Portefeuilles modèles d’assurance vie

Dès l’intention d’ouverture d’un contrat d’assurance vie se pose la question de savoir sur quels supports va t-on investir son épargne ; fonds en euro uniquement, unités de comptes uniquement ou les deux à la fois ?
Nombreuses sont encore les personnes qui, sans hésitation, sélectionnent le fonds en euros par défaut du contrat qu’elles souscrivent.

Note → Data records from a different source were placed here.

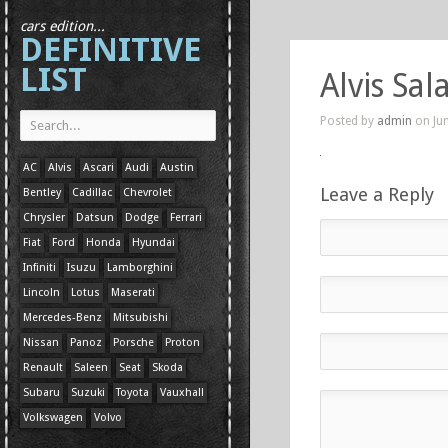
cars edition...
DEFINITIVE
LIST
Alvis Sa
Posted by
admin
on Jun
AC
Alvis
Ascari
Audi
Austin
Leave a Reply
Bentley
Cadillac
Chevrolet
Chrysler
Datsun
Dodge
Ferrari
Fiat
Ford
Honda
Hyundai
Infiniti
Isuzu
Lamborghini
Lincoln
Lotus
Maserati
Mercedes-Benz
Mitsubishi
Nissan
Panoz
Porsche
Proton
Renault
Saleen
Seat
Skoda
Subaru
Suzuki
Toyota
Vauxhall
Volkswagen
Volvo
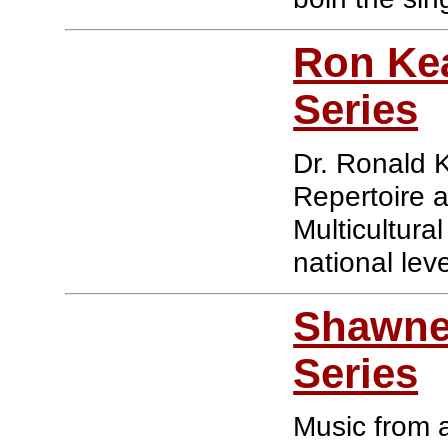
Ron Kea
Series
Dr. Ronald 
Repertoire 
Multicultura
national leve
Shawnee
Series
Music from a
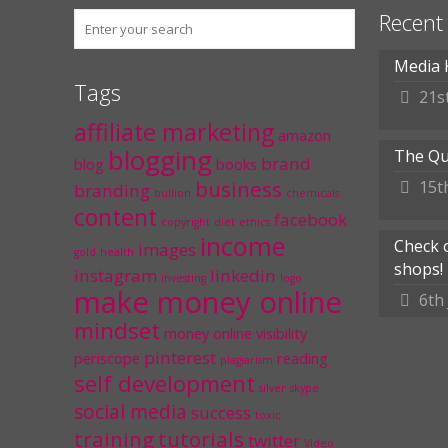
Recent
Media 
Tags
21s
affiliate marketing
amazon
blogging
The Qu
brand
blog
books
business
15t
branding
bullion
chemicals
content
facebook
copyright
diet
ethics
income
Check 
images
gold
health
shops!
instagram
linkedin
investing
logo
make money online
6th
mindset
money
online visibility
pinterest
periscope
reading
plagiarism
self development
silver
skype
social media
success
toxic
training
tutorials
twitter
Video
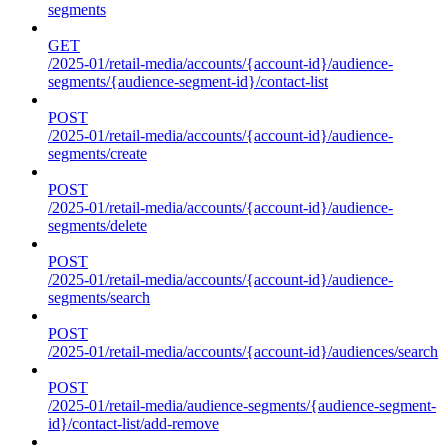
segments
GET
/2025-01/retail-media/accounts/{account-id}/audience-
segments/{audience-segment-id}/contact-list
POST
/2025-01/retail-media/accounts/{account-id}/audience-
segments/create
POST
/2025-01/retail-media/accounts/{account-id}/audience-
segments/delete
POST
/2025-01/retail-media/accounts/{account-id}/audience-
segments/search
POST
/2025-01/retail-media/accounts/{account-id}/audiences/search
POST
/2025-01/retail-media/audience-segments/{audience-segment-
id}/contact-list/add-remove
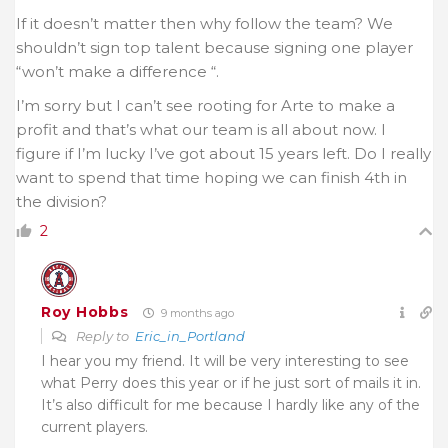
If it doesn’t matter then why follow the team? We
shouldn’t sign top talent because signing one player
“won’t make a difference “.
I’m sorry but I can’t see rooting for Arte to make a
profit and that’s what our team is all about now. I
figure if I’m lucky I’ve got about 15 years left. Do I really
want to spend that time hoping we can finish 4th in
the division?
2
Roy Hobbs
9 months ago
Reply to
Eric_in_Portland
I hear you my friend. It will be very interesting to see
what Perry does this year or if he just sort of mails it in.
It’s also difficult for me because I hardly like any of the
current players.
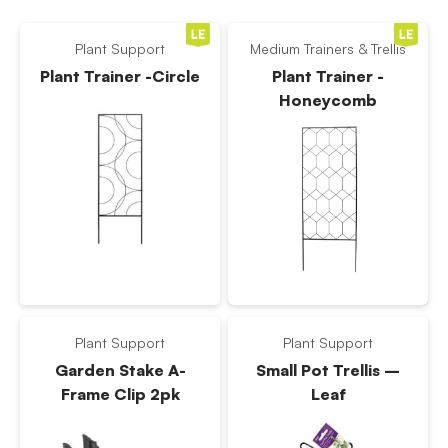
Plant Support
Medium Trainers & Trellis
Plant Trainer -Circle
Plant Trainer -
Honeycomb
Plant Support
Plant Support
Garden Stake A-
Small Pot Trellis –
Frame Clip 2pk
Leaf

Ce choix vient souvent d’une comparaison entre le rendement d’un contrat en euro et celui du Livret A… on prends peu de risque avec de modestes ambitions, espérant faire du 2 ou 3%.
Aujourd’hui, avec un taux de Livret à 1% il est clair que même avec les taxes de ci de là, en déposant sur un contrat suffisamment ancien ou en ouvrant un contrat avec l’objectif d’y placer son épargne (et non sa trésorerie), le rendement d’une bonne assurance vie supplante avantageusement le Livret A. Et ce, quand bien même, la situation actuelle de baisse des taux et de déflation en Europe, et dans le Monde, amène les assureurs à servir un taux de plus en plus contenu de leurs fonds en euro.

Les personnes plus averties savent qu’ils n’y a pas de performance élevée sans prise de risque. Cependant ce risque, s’il est correctement anticipé et appréhendé, ne pose pas de soucis majeur, surtout lorsqu’il s’agit de capitaliser son épargne sur le long terme. Investir dans des unités de compte s’avère donc la stratégie à suivre pour qui veut de la performance, rien n’empêchant de placer une partie de l’épargne sur un fond en euro pour celles et ceux qui ne seraient pas encore totalement convaincus.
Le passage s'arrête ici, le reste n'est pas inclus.